Stored data entries
####

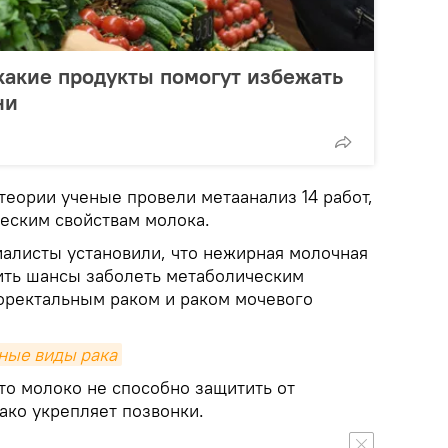
 какие продукты помогут избежать
ни
теории ученые провели метаанализ 14 работ,
еским свойствам молока.
иалисты установили, что нежирная молочная
ить шансы заболеть метаболическим
оректальным раком и раком мочевого
ные виды рака
то молоко не способно защитить от
ако укрепляет позвонки.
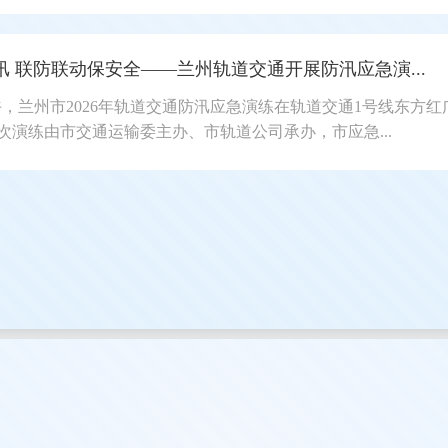
 联防联动保安全——兰州轨道交通开展防汛应急演...
下午，兰州市2026年轨道交通防汛应急演练在轨道交通1号线东方红
次演练由市交通运输委主办、市轨道公司承办，市应急...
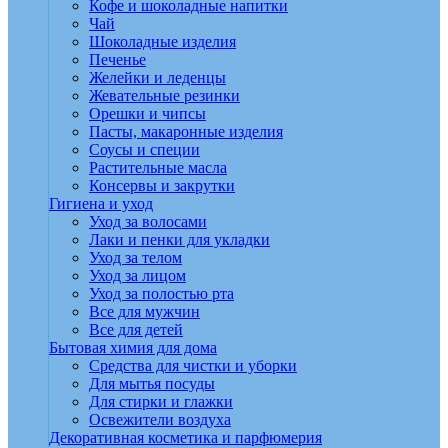
Кофе и шоколадные напитки
Чай
Шоколадные изделия
Печенье
Желейки и леденцы
Жевательные резинки
Орешки и чипсы
Пасты, макаронные изделия
Соусы и специи
Растительные масла
Консервы и закрутки
Гигиена и уход
Уход за волосами
Лаки и пенки для укладки
Уход за телом
Уход за лицом
Уход за полостью рта
Все для мужчин
Все для детей
Бытовая химия для дома
Средства для чистки и уборки
Для мытья посуды
Для стирки и глажки
Освежители воздуха
Декоративная косметика и парфюмерия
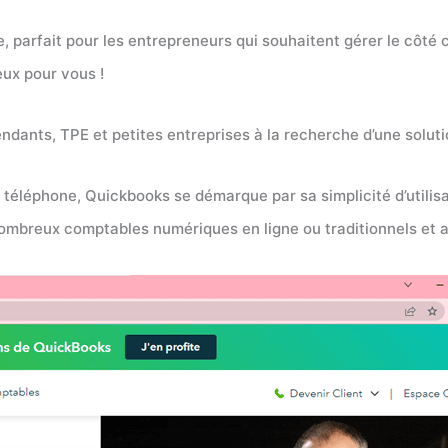
, parfait pour les entrepreneurs qui souhaitent gérer le côté
eux pour vous !
dants, TPE et petites entreprises à la recherche d’une solutio
e téléphone, Quickbooks se démarque par sa simplicité d’utilis
 nombreux comptables numériques en ligne ou traditionnels et a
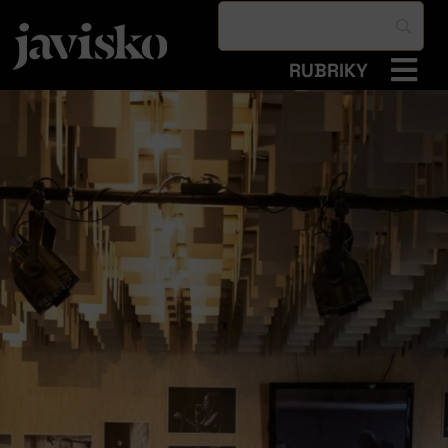
RUBRIKY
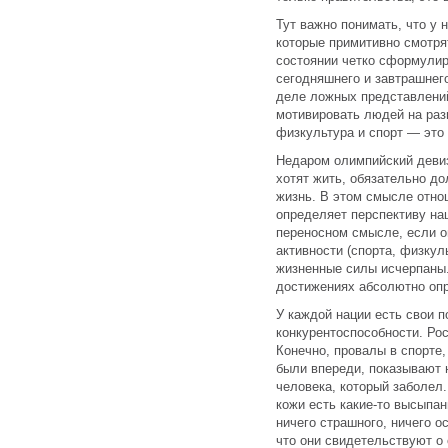
Тут важно понимать, что у
которые примитивно смотря
состоянии четко сформулиро
сегодняшнего и завтрашнего
деле ложных представлений
мотивировать людей на раз
физкультура и спорт — это 
Недаром олимпийский девиз
хотят жить, обязательно д
жизнь. В этом смысле отно
определяет перспективу на
переносном смысле, если о
активности (спорта, физкул
жизненные силы исчерпаны.
достижениях абсолютно оп
У каждой нации есть свои п
конкурентоспособности. Ро
Конечно, провалы в спорте,
были впереди, показывают 
человека, который заболел.
кожи есть какие-то высыпан
ничего страшного, ничего ос
что они свидетельствуют о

####

The answer must consist of every line from the data that holds the string "pour".

## [Task answer]
, parfait pour les entrepreneurs qui souhaitent gérer le côté
eux pour vous !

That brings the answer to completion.